Amnesty International says there is ‘sufficient evidence’ to accuse Israel of genocide in Gaza

 



Amnesty International on Wednesday said that it had gathered “sufficient evidence to believe” that Israel’s conduct during the war in Gaza amounts to genocide against the Palestinian people – a charge the Israeli government has vehemently denied.

The 296-page report details evidence gathered over nine months, outlining numerous instances in which Amnesty says Israeli forces and government authorities have committed three of five acts prohibited under the United Nations’ Genocide Convention – including the mass killing of Palestinian civilians, causing serious bodily or mental harm, and deliberately inflicting on Palestinians in Gaza conditions of life “calculated to bring about their physical destruction in whole or in part.”

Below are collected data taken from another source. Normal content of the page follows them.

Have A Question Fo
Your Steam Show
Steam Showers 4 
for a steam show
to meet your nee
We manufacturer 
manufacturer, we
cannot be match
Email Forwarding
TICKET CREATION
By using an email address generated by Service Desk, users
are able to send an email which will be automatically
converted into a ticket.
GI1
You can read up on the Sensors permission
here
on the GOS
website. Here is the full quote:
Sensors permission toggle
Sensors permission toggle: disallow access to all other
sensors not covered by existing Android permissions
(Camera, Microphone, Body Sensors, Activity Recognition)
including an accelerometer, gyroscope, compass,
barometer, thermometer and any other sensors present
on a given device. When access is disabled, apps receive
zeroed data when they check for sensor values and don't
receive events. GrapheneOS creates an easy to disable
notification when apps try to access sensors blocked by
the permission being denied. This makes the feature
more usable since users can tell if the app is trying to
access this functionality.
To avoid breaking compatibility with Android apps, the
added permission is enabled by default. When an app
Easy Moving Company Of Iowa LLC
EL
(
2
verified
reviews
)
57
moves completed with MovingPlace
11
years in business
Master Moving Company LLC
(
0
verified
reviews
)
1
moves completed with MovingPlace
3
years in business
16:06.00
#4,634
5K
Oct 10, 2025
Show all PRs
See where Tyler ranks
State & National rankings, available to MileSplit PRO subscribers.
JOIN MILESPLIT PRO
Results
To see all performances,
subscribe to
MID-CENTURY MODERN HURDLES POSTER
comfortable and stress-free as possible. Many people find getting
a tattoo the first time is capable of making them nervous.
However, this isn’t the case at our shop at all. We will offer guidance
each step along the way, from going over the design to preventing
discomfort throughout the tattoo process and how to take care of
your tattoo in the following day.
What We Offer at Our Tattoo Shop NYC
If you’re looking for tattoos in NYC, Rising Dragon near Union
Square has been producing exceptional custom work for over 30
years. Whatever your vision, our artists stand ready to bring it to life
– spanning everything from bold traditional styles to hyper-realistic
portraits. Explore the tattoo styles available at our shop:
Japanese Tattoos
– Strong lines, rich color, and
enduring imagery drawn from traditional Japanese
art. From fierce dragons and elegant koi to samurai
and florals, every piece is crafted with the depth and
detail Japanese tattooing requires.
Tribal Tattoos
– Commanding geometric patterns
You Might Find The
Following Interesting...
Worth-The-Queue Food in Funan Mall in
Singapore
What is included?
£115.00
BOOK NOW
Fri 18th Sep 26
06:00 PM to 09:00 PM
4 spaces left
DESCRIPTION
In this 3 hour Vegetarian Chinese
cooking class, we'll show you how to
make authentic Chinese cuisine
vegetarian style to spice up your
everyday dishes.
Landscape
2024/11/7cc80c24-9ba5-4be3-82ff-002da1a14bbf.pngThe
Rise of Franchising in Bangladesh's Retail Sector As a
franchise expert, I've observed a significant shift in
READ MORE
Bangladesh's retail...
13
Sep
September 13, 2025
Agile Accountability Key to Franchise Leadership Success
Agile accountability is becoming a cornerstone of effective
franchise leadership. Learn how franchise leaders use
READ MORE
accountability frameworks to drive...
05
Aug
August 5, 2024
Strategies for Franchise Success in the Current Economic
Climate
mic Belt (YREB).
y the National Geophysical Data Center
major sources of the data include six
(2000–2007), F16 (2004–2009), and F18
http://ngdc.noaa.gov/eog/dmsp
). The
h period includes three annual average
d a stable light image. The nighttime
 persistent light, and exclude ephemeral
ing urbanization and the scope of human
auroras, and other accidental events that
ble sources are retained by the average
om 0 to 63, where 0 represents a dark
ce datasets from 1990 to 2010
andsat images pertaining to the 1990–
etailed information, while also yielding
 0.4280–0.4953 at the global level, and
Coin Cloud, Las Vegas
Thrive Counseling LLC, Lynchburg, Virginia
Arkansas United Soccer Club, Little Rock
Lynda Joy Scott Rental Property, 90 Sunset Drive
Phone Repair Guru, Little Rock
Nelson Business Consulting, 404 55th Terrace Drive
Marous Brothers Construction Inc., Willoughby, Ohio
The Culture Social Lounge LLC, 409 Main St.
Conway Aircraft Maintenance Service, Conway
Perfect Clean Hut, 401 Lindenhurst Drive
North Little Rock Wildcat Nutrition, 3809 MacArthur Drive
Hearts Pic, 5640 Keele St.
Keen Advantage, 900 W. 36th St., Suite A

“Month after month, Israel has treated Palestinians in Gaza as a subhuman group unworthy of human rights and dignity, demonstrating its intent to physically destroy them,” Amnesty International Secretary General Agnès Callamard said in a statement.



Amnesty said that Israel is responsible for extensive and often indiscriminate aerial and ground attacks, widespread destruction of civilian infrastructure, the forced mass displacement of Palestinians across the besieged enclave, and the obstruction of humanitarian aid.

“There is only one reasonable inference that can be drawn from the evidence presented: genocidal intent has been part and parcel of Israel’s conduct in Gaza since 7 October 2023, including its military campaign,” Amnesty’s report states.

Israel launched the war in Gaza after Hamas-led militants carried out an attack on southern Israel on October 7 last year, killing 1,200 people and taking another 251 hostage. In a little over a year, more than 44,000 people in Gaza have been killed and 104,000 injured as a result of Israel’s ongoing military onslaught, according to the Palestinian Ministry of Health.




Israel’s military called Amnesty’s report “entirely baseless” and said it failed to account for the both the operational realities faced by Israeli soldiers within Gaza.

“The report’s allegations of genocide and intentional harm are not only unfounded but also ignore Hamas’ violations of international law, including its use of civilians as human shields and its deliberate targeting of Israeli civilians,” the Israel Defense Forces (IDF) said, adding that the military tries to mitigate harm to civilians.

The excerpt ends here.